(TASK INSTRUCTIONS):
Reproduce, unchanged, the lines between the one holding "Reparto, Solidario y" and the last line of the records, including both ends, but no pictures.

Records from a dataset
=== Begin Enclosure ===
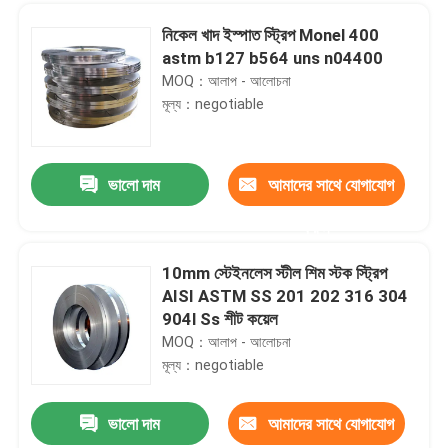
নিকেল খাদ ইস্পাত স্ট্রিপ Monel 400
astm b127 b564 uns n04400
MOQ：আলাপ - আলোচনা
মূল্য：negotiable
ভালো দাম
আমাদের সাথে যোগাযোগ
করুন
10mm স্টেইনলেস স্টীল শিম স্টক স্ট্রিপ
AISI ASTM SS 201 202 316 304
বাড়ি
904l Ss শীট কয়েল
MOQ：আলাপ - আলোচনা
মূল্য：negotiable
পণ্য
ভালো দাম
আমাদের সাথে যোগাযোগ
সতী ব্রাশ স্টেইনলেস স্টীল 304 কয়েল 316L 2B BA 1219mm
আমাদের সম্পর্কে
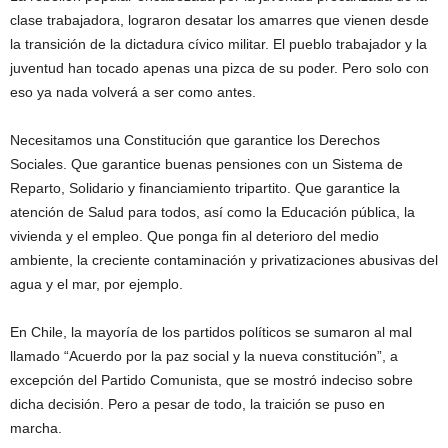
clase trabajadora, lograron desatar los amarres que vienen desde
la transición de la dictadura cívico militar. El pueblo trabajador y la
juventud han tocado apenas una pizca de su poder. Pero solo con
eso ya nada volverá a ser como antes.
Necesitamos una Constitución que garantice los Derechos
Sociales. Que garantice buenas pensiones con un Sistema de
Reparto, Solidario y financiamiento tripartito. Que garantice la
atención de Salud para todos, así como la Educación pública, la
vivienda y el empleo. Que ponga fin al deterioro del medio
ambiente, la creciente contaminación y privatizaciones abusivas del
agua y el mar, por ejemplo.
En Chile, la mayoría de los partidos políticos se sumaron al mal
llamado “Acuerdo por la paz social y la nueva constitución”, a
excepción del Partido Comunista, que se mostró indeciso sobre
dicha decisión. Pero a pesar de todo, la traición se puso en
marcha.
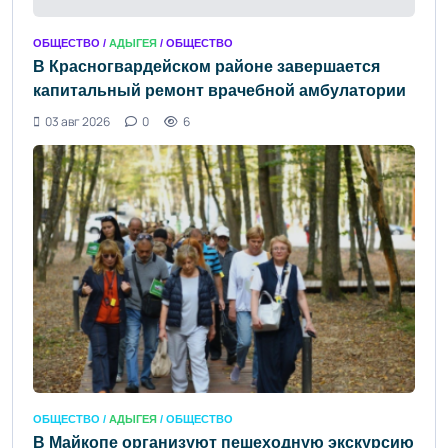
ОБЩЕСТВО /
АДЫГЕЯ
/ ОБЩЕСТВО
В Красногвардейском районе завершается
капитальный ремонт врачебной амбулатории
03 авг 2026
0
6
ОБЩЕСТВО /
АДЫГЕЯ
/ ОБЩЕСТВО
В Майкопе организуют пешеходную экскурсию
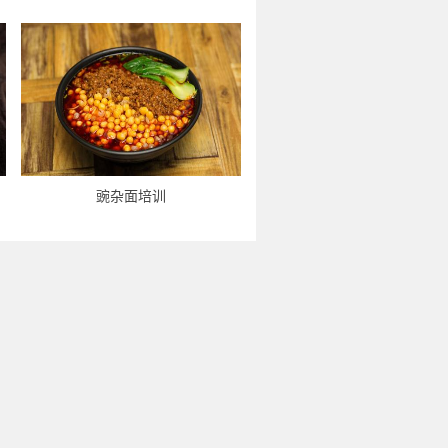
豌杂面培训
=== End Enclosure ===
(RESULT):
Reparto, Solidario y financiamiento tripartito. Que garantice la
atención de Salud para todos, así como la Educación pública, la
vivienda y el empleo. Que ponga fin al deterioro del medio
ambiente, la creciente contaminación y privatizaciones abusivas del
agua y el mar, por ejemplo.
En Chile, la mayoría de los partidos políticos se sumaron al mal
llamado “Acuerdo por la paz social y la nueva constitución”, a
excepción del Partido Comunista, que se mostró indeciso sobre
dicha decisión. Pero a pesar de todo, la traición se puso en
marcha.
ОБЩЕСТВО /
АДЫГЕЯ
/ ОБЩЕСТВО
В Красногвардейском районе завершается
капитальный ремонт врачебной амбулатории
03 авг 2026
0
6
ОБЩЕСТВО /
АДЫГЕЯ
/ ОБЩЕСТВО
В Майкопе организуют пешеходную экскурсию
豌杂面培训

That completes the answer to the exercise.